PROBLEM - Count up the lines of the data below that contain the string "checkbox", then give only the total.
::: LISTED RECORDS
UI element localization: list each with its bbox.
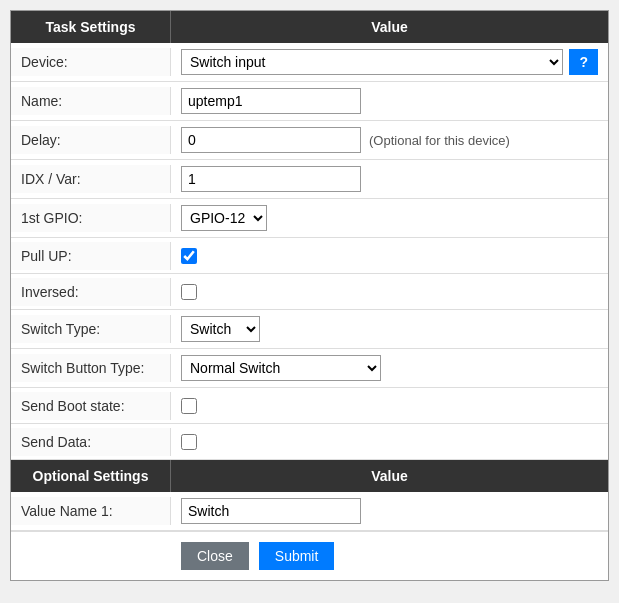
- value-name-row: Value Name 1:: [11, 492, 608, 531]
- value-name-value-cell: [171, 492, 608, 530]
- delay-label: Delay:: [11, 126, 171, 154]
- device-label: Device:: [11, 48, 171, 76]
- switch-type-label: Switch Type:: [11, 315, 171, 343]
- send-boot-value-cell: [171, 392, 608, 420]
- value-name-label: Value Name 1:: [11, 497, 171, 525]
- pullup-label: Pull UP:: [11, 242, 171, 270]
- pullup-checkbox[interactable]: [181, 248, 197, 264]
- switch-type-value-cell: Switch Dimmer Blind: [171, 310, 608, 348]
- send-boot-row: Send Boot state:: [11, 388, 608, 424]
- value-name-input[interactable]: [181, 498, 361, 524]
- name-input[interactable]: [181, 88, 361, 114]
- name-label: Name:: [11, 87, 171, 115]
- pullup-value-cell: [171, 242, 608, 270]
- switch-button-type-value-cell: Normal Switch Push Button Active High Pu…: [171, 349, 608, 387]
- send-data-row: Send Data:: [11, 424, 608, 460]
- form-container: Task Settings Value Device: Switch input…: [10, 10, 609, 581]
- submit-button[interactable]: Submit: [259, 542, 335, 570]
- optional-header-left: Optional Settings: [11, 460, 171, 492]
- footer-row: Close Submit: [11, 531, 608, 580]
- delay-row: Delay: (Optional for this device): [11, 121, 608, 160]
- gpio-row: 1st GPIO: GPIO-12: [11, 199, 608, 238]
- gpio-value-cell: GPIO-12: [171, 199, 608, 237]
- switch-type-row: Switch Type: Switch Dimmer Blind: [11, 310, 608, 349]
- gpio-select[interactable]: GPIO-12: [181, 205, 267, 231]
- header-value: Value: [171, 11, 608, 43]
- optional-header-right: Value: [171, 460, 608, 492]
- switch-button-type-row: Switch Button Type: Normal Switch Push B…: [11, 349, 608, 388]
- delay-optional-text: (Optional for this device): [369, 133, 510, 148]
- send-data-value-cell: [171, 428, 608, 456]
- idx-label: IDX / Var:: [11, 165, 171, 193]
- device-value-cell: Switch input ?: [171, 43, 608, 81]
- switch-button-type-label: Switch Button Type:: [11, 354, 171, 382]
- device-row: Device: Switch input ?: [11, 43, 608, 82]
- idx-row: IDX / Var:: [11, 160, 608, 199]
- send-boot-checkbox[interactable]: [181, 398, 197, 414]
- optional-section-header: Optional Settings Value: [11, 460, 608, 492]
- name-row: Name:: [11, 82, 608, 121]
- name-value-cell: [171, 82, 608, 120]
- switch-type-select[interactable]: Switch Dimmer Blind: [181, 316, 260, 342]
- help-button[interactable]: ?: [569, 49, 598, 75]
- send-data-label: Send Data:: [11, 428, 171, 456]
- inversed-checkbox[interactable]: [181, 284, 197, 300]
- main-section-header: Task Settings Value: [11, 11, 608, 43]
- delay-value-cell: (Optional for this device): [171, 121, 608, 159]
- delay-input[interactable]: [181, 127, 361, 153]
- send-data-checkbox[interactable]: [181, 434, 197, 450]
- device-select[interactable]: Switch input: [181, 49, 563, 75]
- idx-value-cell: [171, 160, 608, 198]
- idx-input[interactable]: [181, 166, 361, 192]
- send-boot-label: Send Boot state:: [11, 392, 171, 420]
- switch-button-type-select[interactable]: Normal Switch Push Button Active High Pu…: [181, 355, 381, 381]
- inversed-row: Inversed:: [11, 274, 608, 310]
- gpio-label: 1st GPIO:: [11, 204, 171, 232]
- inversed-label: Inversed:: [11, 278, 171, 306]
- inversed-value-cell: [171, 278, 608, 306]
- pullup-row: Pull UP:: [11, 238, 608, 274]
- close-button[interactable]: Close: [181, 542, 249, 570]
- header-task-settings: Task Settings: [11, 11, 171, 43]
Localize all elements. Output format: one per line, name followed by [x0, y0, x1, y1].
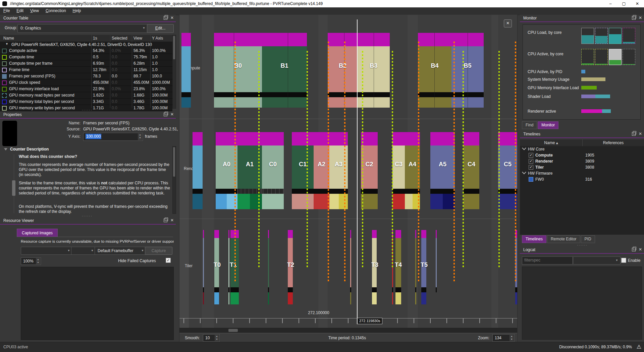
- counter-row[interactable]: Compute active54.3%0.0%56.3%100.0%: [0, 48, 172, 54]
- close-panel-icon[interactable]: ✕: [639, 132, 642, 136]
- timeline-close-button[interactable]: ✕: [504, 19, 512, 27]
- column-view[interactable]: View: [133, 36, 142, 41]
- timelines-header[interactable]: Name ▴ References: [520, 139, 644, 146]
- spinner-arrows-icon[interactable]: ▲▼: [36, 258, 40, 264]
- timeline-tree-row[interactable]: HW Core: [520, 146, 644, 152]
- warning-icon[interactable]: ⚠: [637, 344, 641, 350]
- counter-scrollbar[interactable]: [172, 35, 176, 109]
- menu-item-edit[interactable]: Edit: [13, 7, 27, 14]
- tab-find[interactable]: Find: [522, 121, 537, 129]
- column-references[interactable]: References: [583, 139, 644, 146]
- timeline-block-a2[interactable]: A2: [314, 15, 329, 328]
- timeline-tree-row[interactable]: HW Firmware: [520, 170, 644, 176]
- close-panel-icon[interactable]: ✕: [639, 16, 642, 20]
- hide-failed-checkbox[interactable]: ✓: [166, 258, 171, 263]
- counter-row[interactable]: Compute time0.50.075.79m1.0: [0, 54, 172, 60]
- tab-captured-images[interactable]: Captured Images: [17, 229, 58, 237]
- column-y-axis[interactable]: Y Axis: [152, 36, 163, 41]
- logcat-combobox[interactable]: ▼: [573, 256, 621, 265]
- close-button[interactable]: ✕: [631, 0, 644, 7]
- tab-timelines[interactable]: Timelines: [522, 235, 546, 243]
- maximize-button[interactable]: ▢: [617, 0, 631, 7]
- group-combobox[interactable]: 0: Graphics▼: [17, 24, 148, 33]
- column-1s[interactable]: 1s: [93, 36, 97, 41]
- timeline-block-c4[interactable]: C4: [464, 15, 479, 328]
- counter-row[interactable]: GPU memory interface load22.9%0.0%23.8%1…: [0, 86, 172, 92]
- timeline-block[interactable]: [228, 15, 229, 328]
- resource-combobox-2[interactable]: ▼: [71, 247, 96, 255]
- float-panel-icon[interactable]: [632, 16, 636, 20]
- column-name[interactable]: Name ▴: [520, 139, 583, 146]
- edit-button[interactable]: Edit...: [147, 24, 174, 33]
- tree-checkbox[interactable]: ✓: [529, 159, 533, 164]
- float-panel-icon[interactable]: [632, 248, 636, 251]
- timeline-block[interactable]: [203, 15, 204, 328]
- counter-table-header[interactable]: Name1sSelectedViewY Axis: [0, 35, 172, 42]
- timeline-block[interactable]: [181, 15, 191, 328]
- description-scroll-handle[interactable]: [12, 180, 15, 196]
- zoom-spinbox[interactable]: 100%▲▼: [21, 257, 41, 265]
- timeline-tree-row[interactable]: ✓Renderer3809: [520, 158, 644, 164]
- counter-row[interactable]: GPU memory total bytes per second3.34G0.…: [0, 99, 172, 105]
- close-panel-icon[interactable]: ✕: [170, 112, 174, 116]
- timeline-block-a5[interactable]: A5: [430, 15, 455, 328]
- timeline-hscrollbar[interactable]: [179, 328, 517, 333]
- timeline-block-t3[interactable]: T3: [372, 15, 377, 328]
- counter-row[interactable]: GPU clock speed455.00M0.0455.00M1000.00M: [0, 79, 172, 86]
- spinner-arrows-icon[interactable]: ▲▼: [215, 335, 219, 341]
- timeline-tree-row[interactable]: ✓Compute1905: [520, 152, 644, 158]
- float-panel-icon[interactable]: [632, 132, 636, 136]
- yaxis-input[interactable]: 100.000 ▲▼: [83, 133, 143, 141]
- device-row[interactable]: ▼ GPU PowerVR Series6XT, GX6250, Clyde 4…: [0, 42, 172, 48]
- collapse-triangle-icon[interactable]: [4, 148, 7, 151]
- timeline-tree-row[interactable]: ✓Tiler3808: [520, 164, 644, 170]
- float-panel-icon[interactable]: [164, 219, 167, 222]
- menu-item-help[interactable]: Help: [69, 7, 85, 14]
- timeline-block-c0[interactable]: C0: [262, 15, 284, 328]
- timeline-block-t4[interactable]: T4: [395, 15, 401, 328]
- timeline-tree-row[interactable]: FW0316: [520, 176, 644, 182]
- spinner-arrows-icon[interactable]: ▲▼: [509, 335, 514, 341]
- timeline-block[interactable]: [415, 15, 416, 328]
- smooth-spinbox[interactable]: 10▲▼: [203, 334, 220, 342]
- counter-row[interactable]: GPU memory read bytes per second1.62G0.0…: [0, 92, 172, 99]
- timeline-canvas[interactable]: Compute Renderer Tiler B0B1B2B3B4B5 A0A1…: [179, 15, 518, 343]
- minimize-button[interactable]: –: [604, 0, 617, 7]
- resource-combobox-1[interactable]: ▼: [21, 247, 72, 255]
- expander-chevron-icon[interactable]: [522, 170, 526, 174]
- counter-row[interactable]: Frames per second (FPS)78.30.089.7100.0: [0, 73, 172, 79]
- spinner-arrows-icon[interactable]: ▲▼: [138, 133, 142, 140]
- close-panel-icon[interactable]: ✕: [639, 247, 642, 251]
- timeline-block-t0[interactable]: T0: [214, 15, 219, 328]
- timeline-block[interactable]: [436, 15, 437, 328]
- counter-row[interactable]: Compute time per frame6.93m0.06.28m1.0: [0, 60, 172, 67]
- timeline-block-c5[interactable]: C5: [498, 15, 517, 328]
- timeline-block-t2[interactable]: T2: [288, 15, 293, 328]
- menu-item-file[interactable]: File: [0, 7, 13, 14]
- menu-item-connection[interactable]: Connection: [42, 7, 69, 14]
- framebuffer-combobox[interactable]: Default Framebuffer▼: [95, 247, 146, 255]
- timeline-block[interactable]: [268, 15, 269, 328]
- expander-chevron-icon[interactable]: [522, 146, 526, 150]
- close-panel-icon[interactable]: ✕: [170, 218, 174, 222]
- enable-checkbox[interactable]: [621, 258, 626, 263]
- tab-pid[interactable]: PID: [581, 235, 595, 243]
- column-name[interactable]: Name: [3, 36, 14, 41]
- filterspec-input[interactable]: filterspec: [522, 256, 573, 265]
- tab-monitor[interactable]: Monitor: [538, 121, 558, 129]
- close-panel-icon[interactable]: ✕: [170, 16, 174, 20]
- timeline-block-c1[interactable]: C1: [292, 15, 314, 328]
- time-cursor[interactable]: [357, 19, 358, 324]
- column-selected[interactable]: Selected: [112, 36, 127, 41]
- hscrollbar-handle[interactable]: [228, 329, 238, 332]
- collapse-triangle-icon[interactable]: ▼: [5, 42, 8, 46]
- timeline-block-t5[interactable]: T5: [421, 15, 426, 328]
- zoom-spinbox-timeline[interactable]: 134▲▼: [492, 334, 515, 342]
- tree-checkbox[interactable]: ✓: [529, 165, 533, 170]
- timeline-block[interactable]: [350, 15, 351, 328]
- timeline-block[interactable]: [193, 15, 203, 328]
- float-panel-icon[interactable]: [164, 16, 167, 20]
- float-panel-icon[interactable]: [164, 113, 167, 116]
- tab-remote-editor[interactable]: Remote Editor: [547, 235, 580, 243]
- tree-checkbox[interactable]: ✓: [529, 153, 533, 158]
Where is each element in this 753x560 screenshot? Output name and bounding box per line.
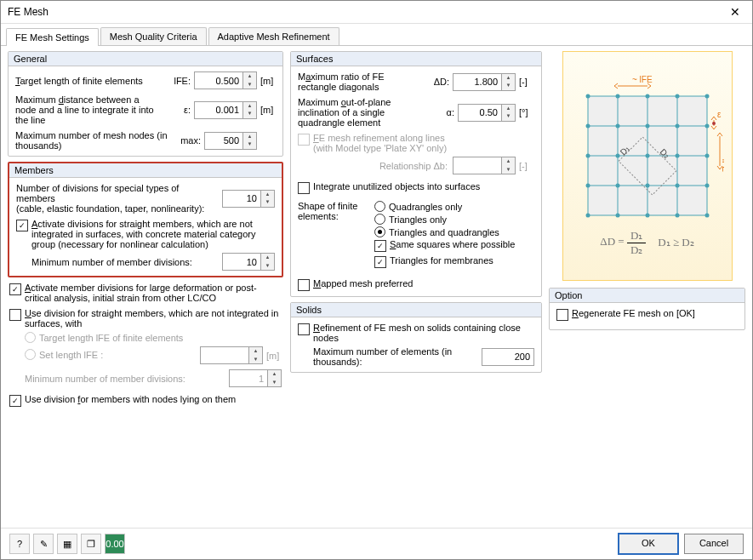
::::::
TASK RESPONSE - 9